CDH is a condition where the diaphragm doesn't close during the early portion of gestation (9 or 10 weeks) and contents of the abdomen (like the liver, stomach, and intestines) find their way up into the chest. In a left sided hernia, the heart gets pushed way over to the right and the growth of the left lung is impaired due to the abdominal organs filling its space.
First thing Tuesday morning, we called the recommended perinatologist and they fit us in that afternoon. A more high-resolution ultrasound confirmed the CDH but they couldn't find anything else structurally wrong with the baby. We found out that we're having another girl. She was still measuring in the 5th percentile for growth but I mentioned that my uncle, an obstetrician, had done an 8 week ultrasound for fun when I was visiting them and that the baby was measuring much younger at that point. The perinatologist beamed and remarked that a first trimester ultrasound that was more than a week off from expected due date was enough to change to due date. After the appointment, we rushed home to get the pictures and, sure enough, they ended up changing the due date to 6/29 from 6/20 - meaning we now have a baby growing just above the 75th percentile - almost chubby really. :) Taking IUGR out of the mixture for the time being is really important for her chances at survival.
They also did an amniocentesis to rule out genetic defects. We had two days of worry regarding the potential of a trisomy (nonsurvivable) before the chromosome count came back normal.
We got referred to the Colorado Institute of Maternal and Fetal Health, which is located in Children's Hospital and associated with the University of Colorado School of Medicine as well.
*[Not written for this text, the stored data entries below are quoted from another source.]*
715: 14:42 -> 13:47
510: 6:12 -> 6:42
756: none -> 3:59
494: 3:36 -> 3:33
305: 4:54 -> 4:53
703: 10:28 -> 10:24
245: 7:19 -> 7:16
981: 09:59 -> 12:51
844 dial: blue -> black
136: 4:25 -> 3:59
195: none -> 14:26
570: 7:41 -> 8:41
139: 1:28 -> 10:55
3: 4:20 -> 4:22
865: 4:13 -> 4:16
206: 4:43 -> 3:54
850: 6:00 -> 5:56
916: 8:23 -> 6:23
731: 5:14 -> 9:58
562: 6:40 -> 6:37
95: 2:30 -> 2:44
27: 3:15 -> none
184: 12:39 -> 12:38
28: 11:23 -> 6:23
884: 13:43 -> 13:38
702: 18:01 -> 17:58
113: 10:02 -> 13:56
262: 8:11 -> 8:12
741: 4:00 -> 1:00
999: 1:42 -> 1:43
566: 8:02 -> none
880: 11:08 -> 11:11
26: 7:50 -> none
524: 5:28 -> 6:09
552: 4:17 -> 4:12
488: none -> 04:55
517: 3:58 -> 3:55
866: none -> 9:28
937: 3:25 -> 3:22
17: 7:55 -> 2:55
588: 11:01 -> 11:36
Due to our move to Denver just over a year ago, we happen to be at one of the best facilities in the country for this type of thing. In another example of how exemplary our care has been so far, they got us an appointment for Friday (only 4 days after the original ultrasound!). We spent all of yesterday at the hospital getting a fetal echocardiogram (everything came back normal for the heart), a fetal MRI, and yet another ultrasound.
We went into the family meeting at 5:30p to hear our girl's prognosis after the doctors had had a chance to talk about all their findings and put them through a complex equation that gives a likelihood of survival. Because it seemed like our case was leaning toward being "isolated" (having no other complications/malformations besides the hernia), I was hoping for something in the 60% range. The two big indicators we were still waiting on were whether the liver was herniated (bad) and the LHR (lung head ratio). The LHR compares the volume of lung tissue they can see on the MRI to the head circumference to determine how much lung has managed to develop compared to normal for that gestational age.
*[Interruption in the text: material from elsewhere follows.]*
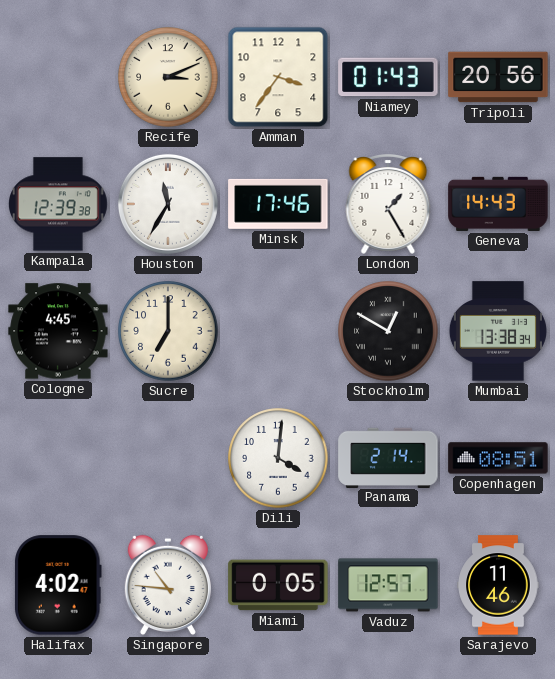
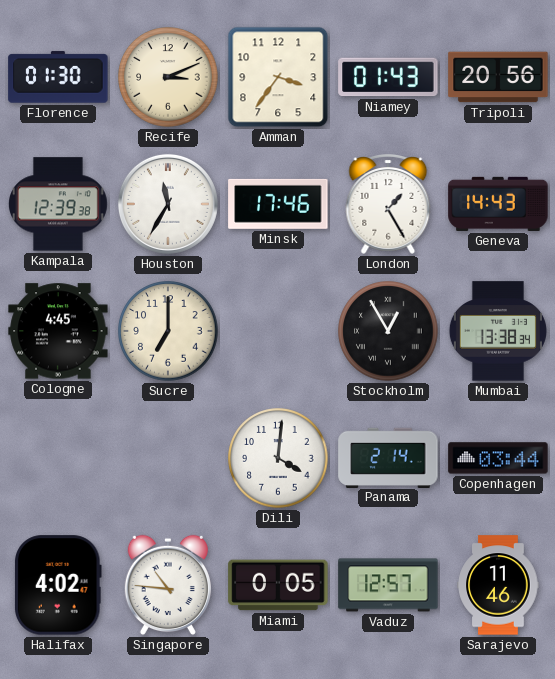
Florence: none -> 01:30
Stockholm: 12:50 -> 12:55
Copenhagen: 08:51 -> 03:44
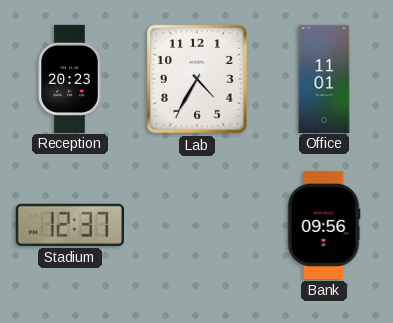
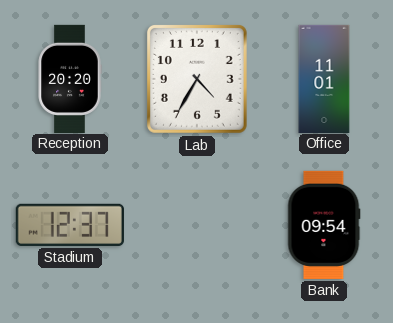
Reception: 20:23 -> 20:20
Bank: 09:56 -> 09:54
We were delighted when he didn't keep us in suspense and started the meeting by saying that, based on all of the factors, they currently believe her chances of survival are 90%! There is very little liver involvement, her right lung is fairly well developed, and her left lung is doing fairly well, considering how little space it really has. The LHR is currently .7 but they're going to have to do another test at 25 weeks, which is really the time they can get a more meaningful reading. He's hoping it could get as high as 1. (For reference, above 1.4 is a very mild case, below .7 - when measured between 23 and 28 weeks - is quite underdeveloped.)
If she survives birth (we'll either induce or have a Cesarean at Children's on about June 15), there will be a critical 2 weeks or so where they will be supporting her transition to living outside the womb and doing everything they can to relax her and allow her to stabilize. If she survives to that point and stabilizes enough they will be able to do the repair surgery. If all goes well, she could be a fairly normal little girl after overcoming a few developmental delays and other challenges in her first couple of years. If given the space and time, lung tissue can actually grow and fill the space so she wouldn't have respiratory problems.
Not exactly how we were planning on bringing our second girl into the world but we have hope now, which I did not think we were likely to have early in the week. We'll see what the next few months bring.